I finally got a conference program and list of participants and guests. The organizer has promised the papers and presentations by the end of the week. Which is good since I have to fly out to London on Monday. It looks like I have 19 papers to read and critique this weekend. Unlike tenured professors who whinge about grading I am not getting paid over a $100,000 a year to do this. They are giving me room and board for a couple of days.
The conference is not in Brunei as I stated earlier. It is in room 116 on the 1st floor of the main building in Russell Square. I will be giving my paper on the second day of the conference, 4 November 2005 as part of a two person panel from 11:00 to 12:10. It is the panel just before lunch.
I was pleasantly surprised by the fact that out of 20 participants and 12 official guests that only three have positions at universities and this includes the two organizers. Most of the participants are connected with various NGOs. The presenters are evenly split between Central Asians and people from Europe and the US. Except for Turkmenistan there is at least one paper by a presenter from each of the Central Asian states. Among the other countries represented are the Netherlands, France and Italy.

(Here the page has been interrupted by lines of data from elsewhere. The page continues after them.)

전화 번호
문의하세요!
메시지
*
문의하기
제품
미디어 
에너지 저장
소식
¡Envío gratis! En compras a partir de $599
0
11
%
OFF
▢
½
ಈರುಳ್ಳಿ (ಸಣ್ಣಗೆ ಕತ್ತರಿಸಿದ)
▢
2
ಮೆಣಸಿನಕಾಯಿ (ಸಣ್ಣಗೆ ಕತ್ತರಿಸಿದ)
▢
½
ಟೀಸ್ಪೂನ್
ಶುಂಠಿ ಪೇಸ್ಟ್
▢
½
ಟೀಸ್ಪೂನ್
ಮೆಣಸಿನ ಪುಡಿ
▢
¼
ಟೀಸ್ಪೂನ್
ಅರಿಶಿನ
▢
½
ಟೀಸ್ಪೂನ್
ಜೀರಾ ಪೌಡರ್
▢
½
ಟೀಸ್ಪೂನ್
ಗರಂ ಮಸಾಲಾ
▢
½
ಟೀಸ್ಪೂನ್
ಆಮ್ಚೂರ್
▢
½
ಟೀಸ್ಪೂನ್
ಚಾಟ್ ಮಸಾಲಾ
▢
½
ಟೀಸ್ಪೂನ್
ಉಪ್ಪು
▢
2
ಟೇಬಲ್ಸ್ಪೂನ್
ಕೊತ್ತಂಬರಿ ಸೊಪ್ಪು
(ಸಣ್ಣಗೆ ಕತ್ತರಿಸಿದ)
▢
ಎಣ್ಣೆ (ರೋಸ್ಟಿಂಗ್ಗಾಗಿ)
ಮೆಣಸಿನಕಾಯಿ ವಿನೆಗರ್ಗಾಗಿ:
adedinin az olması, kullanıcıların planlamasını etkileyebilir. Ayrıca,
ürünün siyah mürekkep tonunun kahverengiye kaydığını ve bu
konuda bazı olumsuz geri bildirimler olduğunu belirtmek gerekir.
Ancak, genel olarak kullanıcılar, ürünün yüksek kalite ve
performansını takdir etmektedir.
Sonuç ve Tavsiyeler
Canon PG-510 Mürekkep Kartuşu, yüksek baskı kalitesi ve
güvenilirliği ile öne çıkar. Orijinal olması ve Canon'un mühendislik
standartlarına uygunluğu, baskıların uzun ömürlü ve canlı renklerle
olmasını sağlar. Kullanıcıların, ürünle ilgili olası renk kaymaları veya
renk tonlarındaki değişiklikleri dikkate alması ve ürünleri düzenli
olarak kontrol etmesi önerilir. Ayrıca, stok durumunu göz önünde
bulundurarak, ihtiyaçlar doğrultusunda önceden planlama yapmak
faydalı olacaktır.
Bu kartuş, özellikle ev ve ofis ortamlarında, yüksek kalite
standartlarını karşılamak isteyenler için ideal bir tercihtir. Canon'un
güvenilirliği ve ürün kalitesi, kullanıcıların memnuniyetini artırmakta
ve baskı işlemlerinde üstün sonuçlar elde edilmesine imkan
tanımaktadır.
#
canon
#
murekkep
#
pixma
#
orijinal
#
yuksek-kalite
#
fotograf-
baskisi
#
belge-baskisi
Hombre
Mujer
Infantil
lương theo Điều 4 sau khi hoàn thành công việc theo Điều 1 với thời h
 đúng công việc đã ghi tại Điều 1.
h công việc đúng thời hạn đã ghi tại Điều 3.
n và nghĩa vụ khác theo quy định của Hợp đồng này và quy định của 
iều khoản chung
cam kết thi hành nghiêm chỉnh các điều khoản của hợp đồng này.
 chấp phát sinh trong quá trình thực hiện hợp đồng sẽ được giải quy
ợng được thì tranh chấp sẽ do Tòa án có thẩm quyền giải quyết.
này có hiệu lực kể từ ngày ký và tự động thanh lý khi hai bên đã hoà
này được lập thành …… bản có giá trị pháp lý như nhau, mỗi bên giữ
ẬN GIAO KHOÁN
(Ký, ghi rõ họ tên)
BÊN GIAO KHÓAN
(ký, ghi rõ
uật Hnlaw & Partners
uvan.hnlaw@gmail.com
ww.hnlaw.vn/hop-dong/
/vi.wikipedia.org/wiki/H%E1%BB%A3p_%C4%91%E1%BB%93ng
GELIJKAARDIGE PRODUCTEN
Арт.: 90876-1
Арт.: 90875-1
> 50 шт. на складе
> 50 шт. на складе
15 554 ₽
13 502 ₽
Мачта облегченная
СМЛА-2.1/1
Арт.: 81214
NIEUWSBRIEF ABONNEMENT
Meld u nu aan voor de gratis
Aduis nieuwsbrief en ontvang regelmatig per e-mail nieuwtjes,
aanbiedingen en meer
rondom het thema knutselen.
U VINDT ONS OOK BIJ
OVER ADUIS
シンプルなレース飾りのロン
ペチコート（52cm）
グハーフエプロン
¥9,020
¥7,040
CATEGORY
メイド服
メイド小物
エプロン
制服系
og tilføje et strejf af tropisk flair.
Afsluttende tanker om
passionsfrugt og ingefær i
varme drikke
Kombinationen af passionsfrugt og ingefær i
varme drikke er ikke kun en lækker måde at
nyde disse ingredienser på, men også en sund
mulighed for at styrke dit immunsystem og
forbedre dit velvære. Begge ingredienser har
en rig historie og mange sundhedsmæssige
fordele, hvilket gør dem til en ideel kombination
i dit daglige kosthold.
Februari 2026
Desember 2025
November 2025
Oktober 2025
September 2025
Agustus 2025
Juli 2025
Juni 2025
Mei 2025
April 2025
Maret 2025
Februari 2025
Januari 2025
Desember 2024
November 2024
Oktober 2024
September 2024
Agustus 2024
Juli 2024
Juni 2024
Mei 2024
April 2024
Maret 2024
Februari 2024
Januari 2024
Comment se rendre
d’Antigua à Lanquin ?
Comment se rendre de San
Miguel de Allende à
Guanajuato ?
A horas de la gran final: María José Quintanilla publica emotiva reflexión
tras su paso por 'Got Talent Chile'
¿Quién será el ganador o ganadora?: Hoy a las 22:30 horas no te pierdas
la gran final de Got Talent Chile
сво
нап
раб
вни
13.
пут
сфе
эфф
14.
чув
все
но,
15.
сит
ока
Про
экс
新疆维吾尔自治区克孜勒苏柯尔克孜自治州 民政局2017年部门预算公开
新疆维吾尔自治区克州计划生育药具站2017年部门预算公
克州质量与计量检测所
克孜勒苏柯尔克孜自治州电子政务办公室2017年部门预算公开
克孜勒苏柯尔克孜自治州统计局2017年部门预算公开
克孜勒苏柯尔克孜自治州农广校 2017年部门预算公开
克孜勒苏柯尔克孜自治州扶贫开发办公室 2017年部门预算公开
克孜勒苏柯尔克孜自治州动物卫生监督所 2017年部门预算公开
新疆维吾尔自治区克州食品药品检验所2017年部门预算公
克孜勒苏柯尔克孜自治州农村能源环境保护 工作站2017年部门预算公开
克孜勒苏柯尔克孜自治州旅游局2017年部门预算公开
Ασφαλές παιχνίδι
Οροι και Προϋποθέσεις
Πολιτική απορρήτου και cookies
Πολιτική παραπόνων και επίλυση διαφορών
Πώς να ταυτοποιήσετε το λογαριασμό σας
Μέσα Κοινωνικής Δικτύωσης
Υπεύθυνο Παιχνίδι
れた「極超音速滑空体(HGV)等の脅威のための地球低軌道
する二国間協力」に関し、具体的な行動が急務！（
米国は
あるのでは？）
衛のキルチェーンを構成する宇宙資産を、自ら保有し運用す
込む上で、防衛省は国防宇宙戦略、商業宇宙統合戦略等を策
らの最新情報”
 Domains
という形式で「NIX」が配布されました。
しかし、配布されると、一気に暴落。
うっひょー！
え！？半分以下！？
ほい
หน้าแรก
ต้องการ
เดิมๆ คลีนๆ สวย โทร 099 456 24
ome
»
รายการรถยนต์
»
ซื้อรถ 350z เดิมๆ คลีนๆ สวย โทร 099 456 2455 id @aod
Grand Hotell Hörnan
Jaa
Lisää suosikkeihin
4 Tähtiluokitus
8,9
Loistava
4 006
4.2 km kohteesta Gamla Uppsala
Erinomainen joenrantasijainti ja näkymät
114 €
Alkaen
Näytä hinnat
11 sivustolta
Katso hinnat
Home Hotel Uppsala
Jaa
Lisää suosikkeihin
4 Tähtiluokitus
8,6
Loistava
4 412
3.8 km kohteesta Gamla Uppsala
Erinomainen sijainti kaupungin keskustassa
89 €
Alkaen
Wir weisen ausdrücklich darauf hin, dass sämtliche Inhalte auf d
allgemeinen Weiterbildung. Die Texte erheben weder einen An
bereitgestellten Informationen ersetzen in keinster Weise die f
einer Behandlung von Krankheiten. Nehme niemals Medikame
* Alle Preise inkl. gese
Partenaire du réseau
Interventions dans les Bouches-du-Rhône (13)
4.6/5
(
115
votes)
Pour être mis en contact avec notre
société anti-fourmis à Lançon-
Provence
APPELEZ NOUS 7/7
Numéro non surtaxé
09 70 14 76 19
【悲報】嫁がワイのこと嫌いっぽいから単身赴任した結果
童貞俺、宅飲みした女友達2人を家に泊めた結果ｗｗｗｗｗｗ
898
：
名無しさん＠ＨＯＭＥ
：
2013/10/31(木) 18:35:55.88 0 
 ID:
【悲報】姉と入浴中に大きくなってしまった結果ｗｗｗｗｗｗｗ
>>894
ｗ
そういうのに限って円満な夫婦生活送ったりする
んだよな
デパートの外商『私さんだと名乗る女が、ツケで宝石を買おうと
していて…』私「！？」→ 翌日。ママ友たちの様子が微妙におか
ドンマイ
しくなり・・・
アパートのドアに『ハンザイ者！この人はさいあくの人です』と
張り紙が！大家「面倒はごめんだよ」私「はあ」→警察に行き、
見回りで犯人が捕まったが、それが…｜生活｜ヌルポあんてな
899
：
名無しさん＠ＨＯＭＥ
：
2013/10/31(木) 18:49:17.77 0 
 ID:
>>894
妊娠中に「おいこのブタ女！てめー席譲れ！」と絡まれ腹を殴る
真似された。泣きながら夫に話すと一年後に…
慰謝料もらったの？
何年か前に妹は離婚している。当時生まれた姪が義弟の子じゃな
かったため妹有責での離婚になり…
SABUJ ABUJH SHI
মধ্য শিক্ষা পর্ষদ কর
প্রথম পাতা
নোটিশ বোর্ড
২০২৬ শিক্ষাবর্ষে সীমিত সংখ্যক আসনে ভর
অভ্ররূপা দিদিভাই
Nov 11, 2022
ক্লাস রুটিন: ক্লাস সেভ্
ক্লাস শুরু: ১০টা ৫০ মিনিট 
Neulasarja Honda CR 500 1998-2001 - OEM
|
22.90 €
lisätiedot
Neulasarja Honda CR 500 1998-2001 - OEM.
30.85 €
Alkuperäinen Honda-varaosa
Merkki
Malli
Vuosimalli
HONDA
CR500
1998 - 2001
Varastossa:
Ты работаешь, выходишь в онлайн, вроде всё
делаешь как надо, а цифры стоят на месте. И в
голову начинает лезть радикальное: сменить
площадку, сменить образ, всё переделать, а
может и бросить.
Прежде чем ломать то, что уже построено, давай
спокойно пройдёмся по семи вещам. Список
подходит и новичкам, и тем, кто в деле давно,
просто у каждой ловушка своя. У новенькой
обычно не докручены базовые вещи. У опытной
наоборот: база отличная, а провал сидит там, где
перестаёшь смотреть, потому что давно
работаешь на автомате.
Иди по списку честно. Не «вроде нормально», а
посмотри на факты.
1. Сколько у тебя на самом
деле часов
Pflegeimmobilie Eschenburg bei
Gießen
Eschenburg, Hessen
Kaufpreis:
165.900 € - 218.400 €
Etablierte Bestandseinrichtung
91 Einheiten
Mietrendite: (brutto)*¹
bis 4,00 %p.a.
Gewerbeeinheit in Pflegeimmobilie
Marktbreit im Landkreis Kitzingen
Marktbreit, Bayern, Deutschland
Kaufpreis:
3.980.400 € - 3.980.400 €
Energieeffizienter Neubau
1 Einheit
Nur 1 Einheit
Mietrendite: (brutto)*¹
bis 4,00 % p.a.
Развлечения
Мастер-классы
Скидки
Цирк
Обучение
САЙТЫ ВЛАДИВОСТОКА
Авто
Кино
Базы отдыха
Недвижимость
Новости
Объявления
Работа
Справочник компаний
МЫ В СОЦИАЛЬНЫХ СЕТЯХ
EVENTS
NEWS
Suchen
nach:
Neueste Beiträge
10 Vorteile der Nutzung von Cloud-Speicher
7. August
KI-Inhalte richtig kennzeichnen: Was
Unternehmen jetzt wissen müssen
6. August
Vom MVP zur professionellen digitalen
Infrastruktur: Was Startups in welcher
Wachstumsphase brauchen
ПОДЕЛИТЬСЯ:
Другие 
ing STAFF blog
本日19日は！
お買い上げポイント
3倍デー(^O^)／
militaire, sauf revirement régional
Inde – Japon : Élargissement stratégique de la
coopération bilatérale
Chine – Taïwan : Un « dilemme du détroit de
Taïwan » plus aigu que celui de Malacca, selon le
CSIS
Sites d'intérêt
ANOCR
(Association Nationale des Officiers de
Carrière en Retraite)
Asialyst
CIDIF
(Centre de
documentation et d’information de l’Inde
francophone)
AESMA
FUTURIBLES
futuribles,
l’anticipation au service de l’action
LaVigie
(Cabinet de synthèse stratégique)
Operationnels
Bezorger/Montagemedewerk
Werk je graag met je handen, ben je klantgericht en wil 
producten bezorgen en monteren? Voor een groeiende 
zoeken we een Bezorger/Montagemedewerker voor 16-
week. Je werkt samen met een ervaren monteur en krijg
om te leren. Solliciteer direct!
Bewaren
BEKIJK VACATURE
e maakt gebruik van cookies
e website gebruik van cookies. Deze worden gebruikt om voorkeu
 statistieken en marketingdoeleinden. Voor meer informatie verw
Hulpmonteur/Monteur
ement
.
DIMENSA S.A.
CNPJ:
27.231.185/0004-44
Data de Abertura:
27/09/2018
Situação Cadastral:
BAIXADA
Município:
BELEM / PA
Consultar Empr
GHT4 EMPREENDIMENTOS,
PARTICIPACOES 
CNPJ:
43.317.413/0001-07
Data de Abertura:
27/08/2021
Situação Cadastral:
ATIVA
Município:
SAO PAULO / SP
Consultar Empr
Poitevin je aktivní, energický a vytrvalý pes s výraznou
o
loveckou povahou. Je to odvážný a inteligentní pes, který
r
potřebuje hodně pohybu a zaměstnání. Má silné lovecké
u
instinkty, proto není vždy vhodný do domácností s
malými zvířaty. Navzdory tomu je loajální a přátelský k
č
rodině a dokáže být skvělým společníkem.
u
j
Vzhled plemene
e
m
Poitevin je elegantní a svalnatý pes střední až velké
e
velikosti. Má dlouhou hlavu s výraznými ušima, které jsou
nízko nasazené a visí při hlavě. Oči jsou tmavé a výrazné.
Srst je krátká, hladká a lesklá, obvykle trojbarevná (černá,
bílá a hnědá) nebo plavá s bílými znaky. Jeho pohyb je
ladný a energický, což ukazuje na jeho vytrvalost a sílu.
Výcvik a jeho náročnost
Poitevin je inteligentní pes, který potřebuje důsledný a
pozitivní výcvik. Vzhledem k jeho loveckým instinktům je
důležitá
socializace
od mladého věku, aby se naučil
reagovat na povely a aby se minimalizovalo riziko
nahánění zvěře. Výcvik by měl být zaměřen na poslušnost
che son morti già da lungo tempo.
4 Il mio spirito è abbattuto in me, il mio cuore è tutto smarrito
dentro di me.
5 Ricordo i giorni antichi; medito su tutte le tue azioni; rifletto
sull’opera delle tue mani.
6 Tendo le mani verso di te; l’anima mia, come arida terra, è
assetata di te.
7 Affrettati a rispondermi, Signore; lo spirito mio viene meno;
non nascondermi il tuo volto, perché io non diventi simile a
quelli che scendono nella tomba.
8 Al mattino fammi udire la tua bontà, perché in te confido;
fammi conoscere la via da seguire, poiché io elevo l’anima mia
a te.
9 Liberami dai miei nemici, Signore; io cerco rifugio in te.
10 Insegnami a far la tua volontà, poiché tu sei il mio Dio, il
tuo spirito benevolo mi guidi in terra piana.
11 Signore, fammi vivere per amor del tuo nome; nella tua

Overall it looks like it will be a very interesting conference. I am the only historian presenting at the conference. The main thrust of the other papers is on the cotton economy in Central Asia today. There are papers on the marketing of cotton, labor rights, water management, privatization and soil erosion. I am interested in seeing what comes up regarding the connection between labor rights and fair trade. If there can be fair trade coffee then certainly there can be fair trade cotton. The conditions for cultivating cotton in Central Asia are as every bit as bad as what used to exist on coffee plantations.